Wenn ich selbstgefangenen Fisch will, dann reichen mir die zwei Fische für eine tolle Mahlzeit, zusammen mit Familie.

Aber ich vergesse immer wieder : Eine Tour an die See muss sich ja lohnen, ich muss ja mindestens so viel Dorsch mit heim nehmen, dass ich bis zur nächsten Tour an die See über die Runden komme.
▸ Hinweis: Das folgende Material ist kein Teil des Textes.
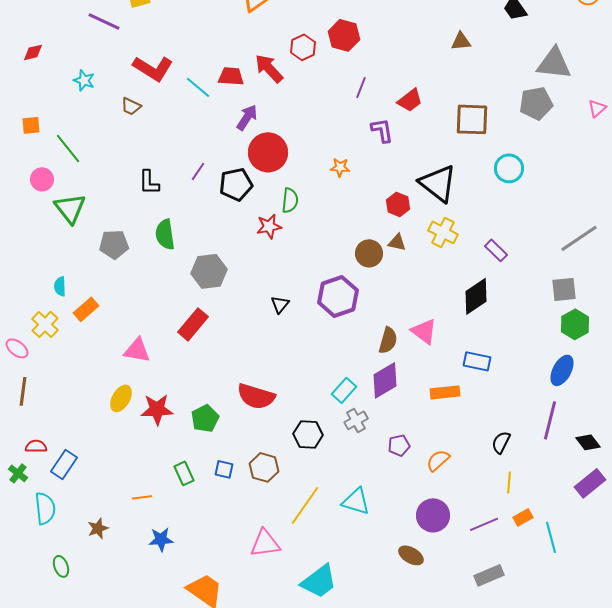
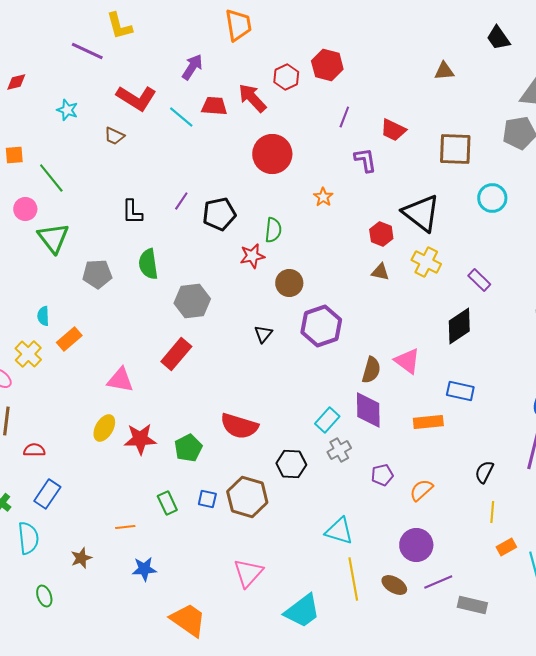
red trapezoid: (410, 100) -> (393, 130), turned 64
purple arrow: (247, 117) -> (192, 67), moved
red circle: (268, 152) -> (272, 154), moved
orange star: (340, 167) -> (323, 197), turned 30
brown circle: (369, 253) -> (289, 283), moved
purple diamond: (385, 380) -> (368, 410), turned -60
red semicircle: (36, 446) -> (34, 450), moved
brown hexagon: (264, 467) -> (247, 497), size x1.4
yellow line: (305, 505) -> (353, 579), moved, turned -45
purple line: (484, 524) -> (438, 582), moved
pink triangle: (265, 543) -> (248, 573), turned -40
gray rectangle: (489, 575) -> (472, 605), turned 36

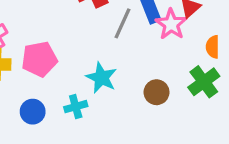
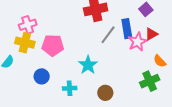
orange semicircle: (213, 47) -> (160, 61), turned -56
brown circle: (157, 92) -> (105, 93), moved
cyan cross: (76, 107) -> (70, 88), moved

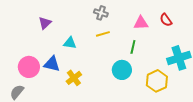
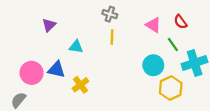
pink triangle: (141, 23) -> (153, 25), turned 35
yellow line: (103, 34) -> (112, 37), turned -72
green line: (133, 47) -> (173, 45), moved, turned -48
cyan circle: (122, 70) -> (153, 65), moved

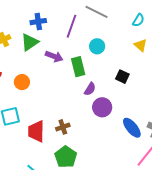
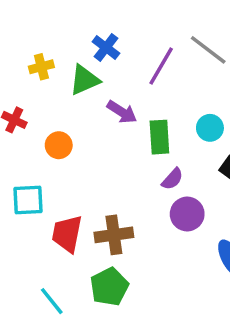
blue cross: (38, 22) -> (106, 47), turned 35
cyan circle: (97, 46) -> (210, 128), moved
brown cross: (63, 127) -> (114, 235), size x1.5

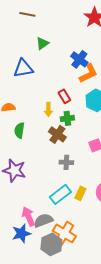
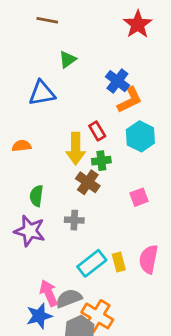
yellow arrow: (48, 109) -> (76, 149), size x1.6
green semicircle: (19, 130) -> (36, 196), moved
gray cross: (66, 162) -> (74, 220), moved
yellow rectangle: (80, 193) -> (119, 262), turned -40

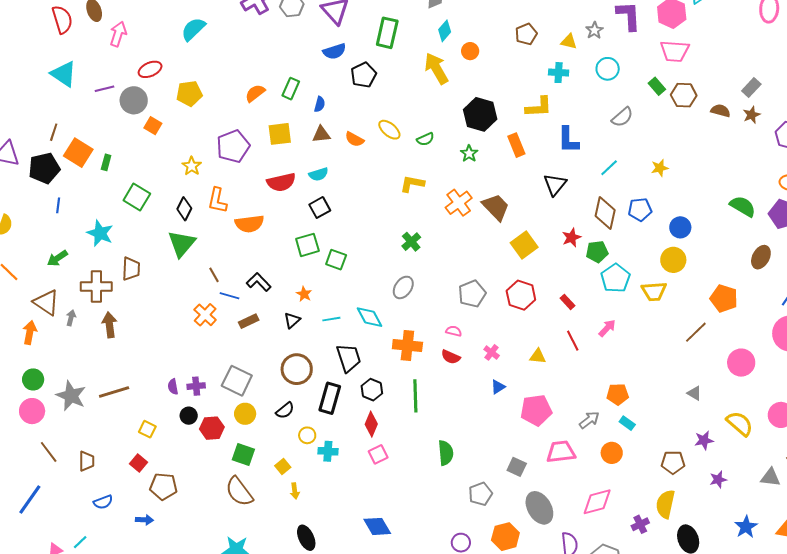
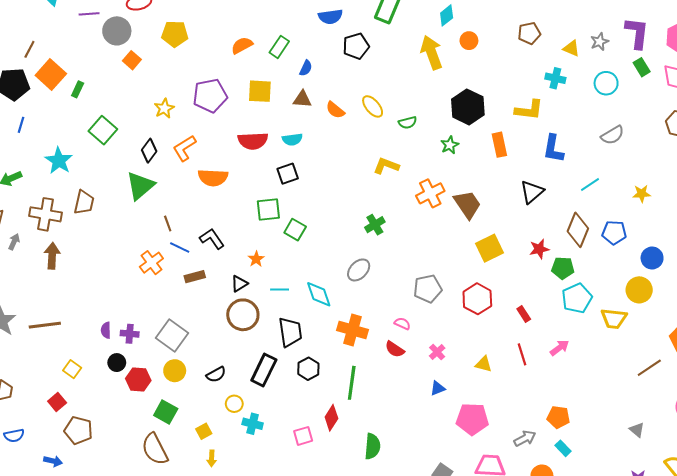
green rectangle: (657, 86) -> (642, 67), moved
orange L-shape: (217, 200) -> (184, 148), turned 36
brown circle: (297, 369) -> (243, 315), moved
red diamond: (371, 424) -> (331, 418), moved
Fisch kaufen kommt ja gar nicht in Frage - bin ja Angler und fahre dafür an die See.


----------



## kati48268 (6. September 2016)

*AW: "Die WELT": Nur noch 2 Dorsche pro Angler?*



racoon schrieb:


> Fisch kaufen kommt ja gar nicht in Frage - bin ja Angler und fahre dafür an die See.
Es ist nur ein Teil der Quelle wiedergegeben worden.